#### [TRY IT]
The lines to reproduce run from the first one below to the line containing "to meet growing", both included. Reproduce them exactly and nothing else.

#### [DATASET RECORDS]
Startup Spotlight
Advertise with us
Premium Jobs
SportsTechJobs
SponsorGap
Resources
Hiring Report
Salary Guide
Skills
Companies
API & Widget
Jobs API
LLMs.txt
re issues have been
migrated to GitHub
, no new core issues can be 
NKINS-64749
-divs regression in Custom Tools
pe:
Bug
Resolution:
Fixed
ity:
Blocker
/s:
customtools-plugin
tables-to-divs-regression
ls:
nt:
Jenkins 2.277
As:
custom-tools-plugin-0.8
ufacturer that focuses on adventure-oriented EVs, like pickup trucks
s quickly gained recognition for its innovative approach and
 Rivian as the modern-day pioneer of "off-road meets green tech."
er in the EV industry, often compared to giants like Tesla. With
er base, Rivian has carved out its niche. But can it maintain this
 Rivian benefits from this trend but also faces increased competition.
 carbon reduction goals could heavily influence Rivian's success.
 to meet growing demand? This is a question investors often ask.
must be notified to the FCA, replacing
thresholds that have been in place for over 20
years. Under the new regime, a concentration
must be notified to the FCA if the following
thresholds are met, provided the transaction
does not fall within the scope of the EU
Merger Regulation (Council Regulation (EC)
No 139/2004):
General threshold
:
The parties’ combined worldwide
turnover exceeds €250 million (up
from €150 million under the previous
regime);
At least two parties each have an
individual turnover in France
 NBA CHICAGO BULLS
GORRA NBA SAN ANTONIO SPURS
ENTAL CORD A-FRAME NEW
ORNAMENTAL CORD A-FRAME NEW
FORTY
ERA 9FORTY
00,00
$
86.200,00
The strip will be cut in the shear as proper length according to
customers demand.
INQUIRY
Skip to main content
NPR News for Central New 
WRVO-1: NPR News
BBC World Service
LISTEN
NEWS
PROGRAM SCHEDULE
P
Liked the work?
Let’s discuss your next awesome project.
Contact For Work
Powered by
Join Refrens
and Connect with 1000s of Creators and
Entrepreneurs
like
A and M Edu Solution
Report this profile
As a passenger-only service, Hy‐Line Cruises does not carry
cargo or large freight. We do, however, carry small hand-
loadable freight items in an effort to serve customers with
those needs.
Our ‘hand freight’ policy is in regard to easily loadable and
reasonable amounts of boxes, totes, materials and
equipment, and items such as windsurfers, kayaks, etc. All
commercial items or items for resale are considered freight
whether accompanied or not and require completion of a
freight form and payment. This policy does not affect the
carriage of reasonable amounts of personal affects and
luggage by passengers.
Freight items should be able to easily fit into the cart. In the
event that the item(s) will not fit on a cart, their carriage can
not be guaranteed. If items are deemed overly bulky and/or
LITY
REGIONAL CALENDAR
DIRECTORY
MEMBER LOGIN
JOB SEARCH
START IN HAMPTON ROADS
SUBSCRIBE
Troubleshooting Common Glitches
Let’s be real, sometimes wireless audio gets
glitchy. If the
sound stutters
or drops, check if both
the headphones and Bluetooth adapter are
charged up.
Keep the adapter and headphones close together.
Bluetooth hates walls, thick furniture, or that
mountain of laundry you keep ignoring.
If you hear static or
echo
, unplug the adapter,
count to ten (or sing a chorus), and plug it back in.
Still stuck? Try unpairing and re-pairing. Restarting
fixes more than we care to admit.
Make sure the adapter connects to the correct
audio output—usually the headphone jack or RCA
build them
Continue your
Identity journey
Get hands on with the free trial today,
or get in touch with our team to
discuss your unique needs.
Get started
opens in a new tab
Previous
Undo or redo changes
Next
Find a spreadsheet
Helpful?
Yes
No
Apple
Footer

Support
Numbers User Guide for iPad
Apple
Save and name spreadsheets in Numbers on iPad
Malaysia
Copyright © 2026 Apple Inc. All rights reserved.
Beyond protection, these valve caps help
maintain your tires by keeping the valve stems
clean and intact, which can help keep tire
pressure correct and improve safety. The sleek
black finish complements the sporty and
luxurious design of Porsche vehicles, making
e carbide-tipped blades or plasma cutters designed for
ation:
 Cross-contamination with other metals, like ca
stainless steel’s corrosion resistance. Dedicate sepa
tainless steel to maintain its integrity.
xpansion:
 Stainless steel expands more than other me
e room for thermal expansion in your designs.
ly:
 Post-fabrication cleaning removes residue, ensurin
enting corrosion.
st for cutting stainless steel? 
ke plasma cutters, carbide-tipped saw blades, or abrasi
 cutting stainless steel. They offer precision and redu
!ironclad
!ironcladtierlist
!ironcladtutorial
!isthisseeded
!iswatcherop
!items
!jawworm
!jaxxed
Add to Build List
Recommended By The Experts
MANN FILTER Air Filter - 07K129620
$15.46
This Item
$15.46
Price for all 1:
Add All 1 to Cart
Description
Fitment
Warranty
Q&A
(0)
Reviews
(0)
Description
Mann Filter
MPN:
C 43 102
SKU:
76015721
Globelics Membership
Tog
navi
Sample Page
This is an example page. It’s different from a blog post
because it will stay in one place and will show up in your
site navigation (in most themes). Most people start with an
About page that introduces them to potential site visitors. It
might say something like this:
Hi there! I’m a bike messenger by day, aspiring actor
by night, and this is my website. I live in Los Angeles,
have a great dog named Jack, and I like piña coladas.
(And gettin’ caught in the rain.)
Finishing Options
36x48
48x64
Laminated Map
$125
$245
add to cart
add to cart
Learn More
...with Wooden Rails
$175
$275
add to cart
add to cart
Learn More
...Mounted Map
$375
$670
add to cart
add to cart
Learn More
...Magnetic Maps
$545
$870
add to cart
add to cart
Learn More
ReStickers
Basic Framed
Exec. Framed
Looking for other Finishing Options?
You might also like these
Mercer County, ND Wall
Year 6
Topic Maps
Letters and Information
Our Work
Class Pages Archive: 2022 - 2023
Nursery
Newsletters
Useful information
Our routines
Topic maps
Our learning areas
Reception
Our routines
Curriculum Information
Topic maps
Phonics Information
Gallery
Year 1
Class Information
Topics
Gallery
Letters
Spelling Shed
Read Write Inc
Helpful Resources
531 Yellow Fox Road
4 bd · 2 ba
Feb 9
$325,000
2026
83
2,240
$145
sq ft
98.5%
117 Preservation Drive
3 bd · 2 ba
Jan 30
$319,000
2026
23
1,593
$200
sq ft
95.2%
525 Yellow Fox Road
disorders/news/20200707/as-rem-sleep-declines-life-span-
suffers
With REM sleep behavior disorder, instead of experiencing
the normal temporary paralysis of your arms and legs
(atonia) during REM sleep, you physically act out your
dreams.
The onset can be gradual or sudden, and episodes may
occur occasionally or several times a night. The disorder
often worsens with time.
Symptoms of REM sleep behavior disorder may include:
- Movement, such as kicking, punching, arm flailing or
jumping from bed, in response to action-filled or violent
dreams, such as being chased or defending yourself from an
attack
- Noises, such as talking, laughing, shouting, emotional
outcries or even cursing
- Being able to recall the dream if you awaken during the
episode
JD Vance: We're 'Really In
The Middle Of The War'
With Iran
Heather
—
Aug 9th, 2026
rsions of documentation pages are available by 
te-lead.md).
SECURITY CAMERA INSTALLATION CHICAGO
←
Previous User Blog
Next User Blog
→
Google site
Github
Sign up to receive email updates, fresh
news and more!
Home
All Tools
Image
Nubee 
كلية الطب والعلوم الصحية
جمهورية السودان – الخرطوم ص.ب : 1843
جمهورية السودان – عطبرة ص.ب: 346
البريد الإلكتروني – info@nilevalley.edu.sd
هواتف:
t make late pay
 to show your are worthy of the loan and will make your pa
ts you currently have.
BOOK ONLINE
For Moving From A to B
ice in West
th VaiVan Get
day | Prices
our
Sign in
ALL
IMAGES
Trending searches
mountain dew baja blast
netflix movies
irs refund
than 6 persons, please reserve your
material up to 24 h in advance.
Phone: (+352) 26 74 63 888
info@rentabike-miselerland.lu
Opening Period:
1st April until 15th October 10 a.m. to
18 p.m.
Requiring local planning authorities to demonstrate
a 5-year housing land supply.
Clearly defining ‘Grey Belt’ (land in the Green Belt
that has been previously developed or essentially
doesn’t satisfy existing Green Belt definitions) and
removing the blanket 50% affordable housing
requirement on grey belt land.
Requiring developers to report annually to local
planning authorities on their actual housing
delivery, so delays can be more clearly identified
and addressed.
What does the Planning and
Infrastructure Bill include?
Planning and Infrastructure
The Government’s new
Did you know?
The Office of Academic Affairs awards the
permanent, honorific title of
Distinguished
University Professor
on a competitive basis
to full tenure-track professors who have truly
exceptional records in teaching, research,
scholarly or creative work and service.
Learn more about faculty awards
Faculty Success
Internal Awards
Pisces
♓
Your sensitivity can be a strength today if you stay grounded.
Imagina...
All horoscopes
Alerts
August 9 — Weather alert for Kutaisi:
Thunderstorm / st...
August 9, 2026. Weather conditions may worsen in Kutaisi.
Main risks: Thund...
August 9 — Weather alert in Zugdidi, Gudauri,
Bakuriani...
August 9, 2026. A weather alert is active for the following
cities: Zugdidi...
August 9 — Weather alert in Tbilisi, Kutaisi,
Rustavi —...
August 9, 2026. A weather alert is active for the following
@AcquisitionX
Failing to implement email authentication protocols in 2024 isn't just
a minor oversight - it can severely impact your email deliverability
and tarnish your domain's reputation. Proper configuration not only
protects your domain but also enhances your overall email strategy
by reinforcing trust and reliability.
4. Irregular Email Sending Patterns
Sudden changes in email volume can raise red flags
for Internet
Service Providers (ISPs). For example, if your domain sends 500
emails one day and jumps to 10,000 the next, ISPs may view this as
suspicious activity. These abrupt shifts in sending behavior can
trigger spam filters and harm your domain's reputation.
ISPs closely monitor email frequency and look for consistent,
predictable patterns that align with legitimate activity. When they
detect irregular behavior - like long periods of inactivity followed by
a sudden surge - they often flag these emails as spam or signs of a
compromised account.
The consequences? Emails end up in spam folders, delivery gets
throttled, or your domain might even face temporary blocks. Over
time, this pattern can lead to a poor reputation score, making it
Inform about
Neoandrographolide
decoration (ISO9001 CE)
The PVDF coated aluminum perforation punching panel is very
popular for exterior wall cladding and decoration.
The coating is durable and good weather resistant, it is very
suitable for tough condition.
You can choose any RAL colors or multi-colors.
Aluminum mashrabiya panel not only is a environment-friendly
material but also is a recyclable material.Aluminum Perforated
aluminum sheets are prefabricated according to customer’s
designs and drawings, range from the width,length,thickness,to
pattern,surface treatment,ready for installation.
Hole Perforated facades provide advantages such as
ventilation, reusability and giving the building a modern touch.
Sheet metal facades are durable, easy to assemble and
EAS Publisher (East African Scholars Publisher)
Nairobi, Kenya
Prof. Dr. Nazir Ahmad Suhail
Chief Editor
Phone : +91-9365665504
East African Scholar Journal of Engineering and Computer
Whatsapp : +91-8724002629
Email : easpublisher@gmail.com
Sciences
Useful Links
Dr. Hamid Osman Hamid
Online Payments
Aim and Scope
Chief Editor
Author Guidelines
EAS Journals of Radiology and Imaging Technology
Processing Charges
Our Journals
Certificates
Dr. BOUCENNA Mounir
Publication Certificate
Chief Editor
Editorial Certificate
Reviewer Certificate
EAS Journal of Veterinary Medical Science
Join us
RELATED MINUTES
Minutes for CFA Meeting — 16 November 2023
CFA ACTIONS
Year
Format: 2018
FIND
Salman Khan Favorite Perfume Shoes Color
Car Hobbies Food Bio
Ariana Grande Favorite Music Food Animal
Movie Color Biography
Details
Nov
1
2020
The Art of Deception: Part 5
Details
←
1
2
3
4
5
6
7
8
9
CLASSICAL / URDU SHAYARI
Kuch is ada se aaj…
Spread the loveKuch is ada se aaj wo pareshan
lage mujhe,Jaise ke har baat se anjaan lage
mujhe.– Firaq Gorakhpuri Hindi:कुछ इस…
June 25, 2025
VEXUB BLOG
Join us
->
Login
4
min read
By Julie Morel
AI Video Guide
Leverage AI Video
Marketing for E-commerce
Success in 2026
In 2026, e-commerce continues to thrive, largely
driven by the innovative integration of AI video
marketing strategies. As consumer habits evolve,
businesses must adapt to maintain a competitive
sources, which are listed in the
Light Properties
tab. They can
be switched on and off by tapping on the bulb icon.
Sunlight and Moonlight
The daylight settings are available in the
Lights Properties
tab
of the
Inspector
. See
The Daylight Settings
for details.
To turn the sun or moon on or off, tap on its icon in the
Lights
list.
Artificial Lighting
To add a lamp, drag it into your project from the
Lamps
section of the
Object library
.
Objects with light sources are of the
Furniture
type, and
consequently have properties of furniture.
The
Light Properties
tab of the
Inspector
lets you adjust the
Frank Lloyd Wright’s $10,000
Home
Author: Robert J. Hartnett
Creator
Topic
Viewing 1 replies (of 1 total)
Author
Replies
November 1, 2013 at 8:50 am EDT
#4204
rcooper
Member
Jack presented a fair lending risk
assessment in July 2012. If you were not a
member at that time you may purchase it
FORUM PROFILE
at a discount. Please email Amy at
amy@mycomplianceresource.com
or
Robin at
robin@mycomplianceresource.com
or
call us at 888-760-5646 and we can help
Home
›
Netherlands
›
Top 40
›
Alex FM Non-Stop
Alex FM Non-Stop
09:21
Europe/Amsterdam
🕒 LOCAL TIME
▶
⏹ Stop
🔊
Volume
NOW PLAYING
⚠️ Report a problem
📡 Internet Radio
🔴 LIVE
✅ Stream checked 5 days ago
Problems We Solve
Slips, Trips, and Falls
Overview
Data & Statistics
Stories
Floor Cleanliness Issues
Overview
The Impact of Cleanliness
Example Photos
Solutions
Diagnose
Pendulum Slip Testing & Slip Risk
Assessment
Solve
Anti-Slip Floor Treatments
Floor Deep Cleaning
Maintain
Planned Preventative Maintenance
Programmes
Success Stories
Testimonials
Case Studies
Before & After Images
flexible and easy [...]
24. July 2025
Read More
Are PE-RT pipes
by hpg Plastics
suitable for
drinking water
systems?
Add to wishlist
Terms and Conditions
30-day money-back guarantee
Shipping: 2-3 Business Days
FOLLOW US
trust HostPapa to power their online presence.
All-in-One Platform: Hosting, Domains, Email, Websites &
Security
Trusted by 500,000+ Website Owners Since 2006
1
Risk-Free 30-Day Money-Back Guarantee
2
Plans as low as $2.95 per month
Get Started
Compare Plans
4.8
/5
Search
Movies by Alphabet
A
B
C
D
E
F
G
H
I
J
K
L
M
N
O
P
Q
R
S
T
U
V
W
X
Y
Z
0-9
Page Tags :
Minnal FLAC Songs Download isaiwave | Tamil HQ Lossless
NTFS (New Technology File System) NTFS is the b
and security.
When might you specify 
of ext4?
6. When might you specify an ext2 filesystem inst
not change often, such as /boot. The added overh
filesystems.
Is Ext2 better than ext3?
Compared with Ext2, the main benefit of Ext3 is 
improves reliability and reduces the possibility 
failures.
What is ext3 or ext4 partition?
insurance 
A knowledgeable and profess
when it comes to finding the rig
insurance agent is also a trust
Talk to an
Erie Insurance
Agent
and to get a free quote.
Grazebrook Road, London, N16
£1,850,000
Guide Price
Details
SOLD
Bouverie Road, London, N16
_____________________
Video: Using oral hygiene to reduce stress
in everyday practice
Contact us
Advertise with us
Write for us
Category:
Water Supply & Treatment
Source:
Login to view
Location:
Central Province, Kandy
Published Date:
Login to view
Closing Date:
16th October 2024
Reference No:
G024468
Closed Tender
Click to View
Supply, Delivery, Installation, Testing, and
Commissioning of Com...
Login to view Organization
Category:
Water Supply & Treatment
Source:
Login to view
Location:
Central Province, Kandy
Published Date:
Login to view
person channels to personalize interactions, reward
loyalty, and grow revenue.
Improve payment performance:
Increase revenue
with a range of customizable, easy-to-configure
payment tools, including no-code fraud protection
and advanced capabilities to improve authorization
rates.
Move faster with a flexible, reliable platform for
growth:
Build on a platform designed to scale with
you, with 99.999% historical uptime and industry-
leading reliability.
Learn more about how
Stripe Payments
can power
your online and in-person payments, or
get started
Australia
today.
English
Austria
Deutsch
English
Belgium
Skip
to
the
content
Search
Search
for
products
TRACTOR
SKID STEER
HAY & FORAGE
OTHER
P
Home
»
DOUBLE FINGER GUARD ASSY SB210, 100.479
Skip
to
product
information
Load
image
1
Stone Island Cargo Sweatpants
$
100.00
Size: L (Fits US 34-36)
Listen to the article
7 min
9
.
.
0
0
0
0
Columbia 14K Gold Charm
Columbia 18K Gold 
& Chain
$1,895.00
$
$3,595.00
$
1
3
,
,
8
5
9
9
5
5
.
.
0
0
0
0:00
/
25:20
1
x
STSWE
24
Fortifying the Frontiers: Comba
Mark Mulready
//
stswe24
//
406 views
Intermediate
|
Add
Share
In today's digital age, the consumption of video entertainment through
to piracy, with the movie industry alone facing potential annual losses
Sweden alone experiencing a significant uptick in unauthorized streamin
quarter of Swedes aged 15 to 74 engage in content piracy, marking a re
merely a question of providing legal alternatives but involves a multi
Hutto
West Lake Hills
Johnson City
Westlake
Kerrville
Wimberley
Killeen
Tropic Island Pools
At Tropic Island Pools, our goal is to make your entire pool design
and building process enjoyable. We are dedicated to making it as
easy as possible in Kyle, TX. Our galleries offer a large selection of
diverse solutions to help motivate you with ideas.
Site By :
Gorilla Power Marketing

#### [WORKED SOLUTION]
Startup Spotlight
Advertise with us
Premium Jobs
SportsTechJobs
SponsorGap
Resources
Hiring Report
Salary Guide
Skills
Companies
API & Widget
Jobs API
LLMs.txt
re issues have been
migrated to GitHub
, no new core issues can be 
NKINS-64749
-divs regression in Custom Tools
pe:
Bug
Resolution:
Fixed
ity:
Blocker
/s:
customtools-plugin
tables-to-divs-regression
ls:
nt:
Jenkins 2.277
As:
custom-tools-plugin-0.8
ufacturer that focuses on adventure-oriented EVs, like pickup trucks
s quickly gained recognition for its innovative approach and
 Rivian as the modern-day pioneer of "off-road meets green tech."
er in the EV industry, often compared to giants like Tesla. With
er base, Rivian has carved out its niche. But can it maintain this
 Rivian benefits from this trend but also faces increased competition.
 carbon reduction goals could heavily influence Rivian's success.
 to meet growing demand? This is a question investors often ask.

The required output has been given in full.